Nessa tarefa, todas as pessoas, sejam ou não partes na causa, têm o dever de prestar a sua colaboração, respondendo ao que lhes for perguntado, submetendo-se às inspeções necessárias, facultando o que lhes for requisitado e praticando os atos que forem determinados (n.º 1 do art.º 417.º do CPC).
Interesses relevantes poderão justificar a recusa da dita colaboração.

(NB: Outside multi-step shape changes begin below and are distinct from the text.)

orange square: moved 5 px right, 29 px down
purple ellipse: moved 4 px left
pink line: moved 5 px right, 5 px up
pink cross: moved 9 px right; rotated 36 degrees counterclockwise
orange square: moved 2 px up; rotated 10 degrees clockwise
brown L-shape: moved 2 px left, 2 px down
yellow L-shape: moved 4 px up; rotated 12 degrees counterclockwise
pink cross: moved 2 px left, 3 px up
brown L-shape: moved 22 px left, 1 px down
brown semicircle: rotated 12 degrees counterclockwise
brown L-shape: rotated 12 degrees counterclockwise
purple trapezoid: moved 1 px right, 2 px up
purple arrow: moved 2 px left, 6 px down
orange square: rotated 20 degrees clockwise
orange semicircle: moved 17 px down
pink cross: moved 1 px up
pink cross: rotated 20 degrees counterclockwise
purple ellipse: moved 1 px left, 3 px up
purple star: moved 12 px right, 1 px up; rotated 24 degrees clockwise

Assim, a recusa é legítima se a obediência importar “intromissão na vida privada ou familiar, no domicílio, na correspondência ou nas telecomunicações” (al. b) do n.º 3 do art.º 417.º) ou “a violação do sigilo profissional (…)” (n.º 3, alínea c) do art.º 417.º do CPC).
Nos termos do n.º 4 do art.º 417.º do CPC, ”deduzida escusa com fundamento na alínea c) do número anterior, é aplicável, com as adaptações impostas pela natureza dos interesses em causa, o disposto no processo penal acerca da verificação da legitimidade da escusa e da dispensa do dever de sigilo invocado.”

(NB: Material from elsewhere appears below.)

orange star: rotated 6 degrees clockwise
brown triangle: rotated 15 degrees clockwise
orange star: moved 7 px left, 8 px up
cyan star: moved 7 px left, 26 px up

Remete-se para o regime previsto no processo penal a fim de solucionar o conflito que surja entre uma determinada pretensão probatória e a invocação de dever de sigilo.

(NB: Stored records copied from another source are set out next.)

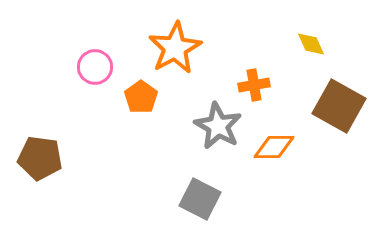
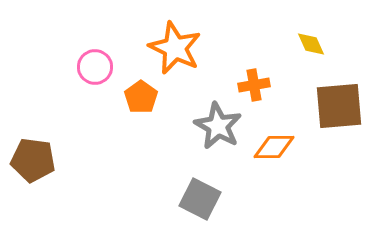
orange star: rotated 18 degrees counterclockwise
brown square: rotated 34 degrees counterclockwise
brown pentagon: moved 7 px left, 2 px down
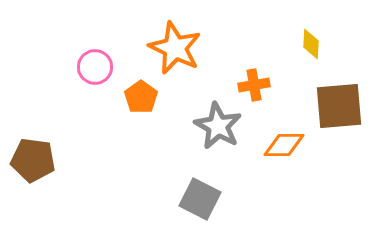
yellow diamond: rotated 28 degrees clockwise
orange diamond: moved 10 px right, 2 px up
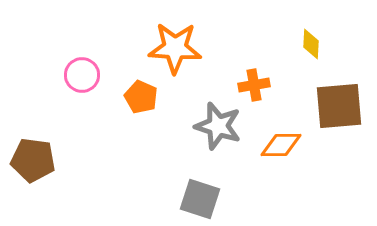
orange star: rotated 22 degrees counterclockwise
pink circle: moved 13 px left, 8 px down
orange pentagon: rotated 12 degrees counterclockwise
gray star: rotated 12 degrees counterclockwise
orange diamond: moved 3 px left
gray square: rotated 9 degrees counterclockwise
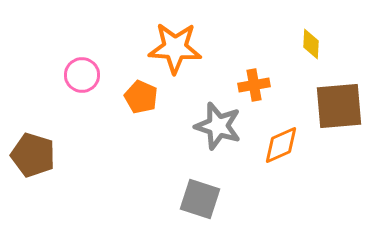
orange diamond: rotated 24 degrees counterclockwise
brown pentagon: moved 5 px up; rotated 9 degrees clockwise
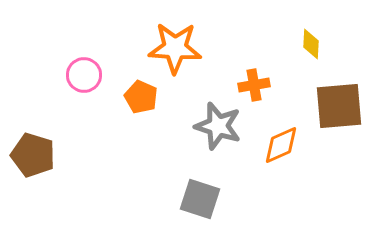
pink circle: moved 2 px right
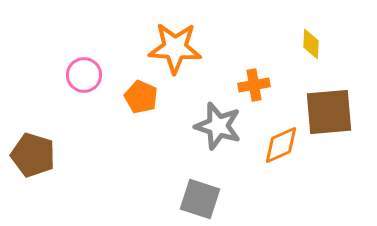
brown square: moved 10 px left, 6 px down
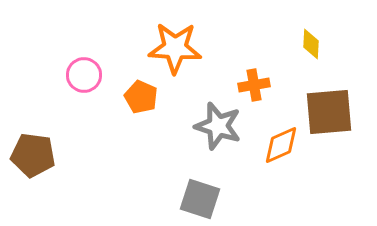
brown pentagon: rotated 9 degrees counterclockwise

Haverá que ver, então, o que a este respeito se prevê no Código de Processo Penal.
Disciplina sobre a matéria o artigo 135.º (com a redação introduzida pela Lei n.º 48/2007, de 29 de agosto) – com a epigrafe “Segredo profissional” - , dispondo o seguinte:
“1 - Os ministros de religião ou confissão religiosa e os advogados, médicos, jornalistas, membros de instituições de crédito e as demais pessoas a quem a lei permitir ou impuser que guardem segredo podem escusar-se a depor sobre os factos por ele abrangidos.
2 - Havendo dúvidas fundadas sobre a legitimidade da escusa, a autoridade judiciária perante a qual o incidente se tiver suscitado procede às averiguações necessárias. Se, após estas, concluir pela ilegitimidade da escusa, ordena, ou requer ao tribunal que ordene, a prestação do depoimento.
3 - O tribunal superior àquele onde o incidente tiver sido suscitado, ou, no caso de o incidente ter sido suscitado perante o Supremo Tribunal de Justiça, o pleno das secções criminais, pode decidir da prestação de testemunho com quebra do segredo profissional sempre que esta se mostre justificada, segundo o princípio da prevalência do interesse preponderante, nomeadamente tendo em conta a imprescindibilidade do depoimento para a descoberta da verdade, a gravidade do crime e a necessidade de proteção de bens jurídicos. A intervenção é suscitada pelo juiz, oficiosamente ou a requerimento.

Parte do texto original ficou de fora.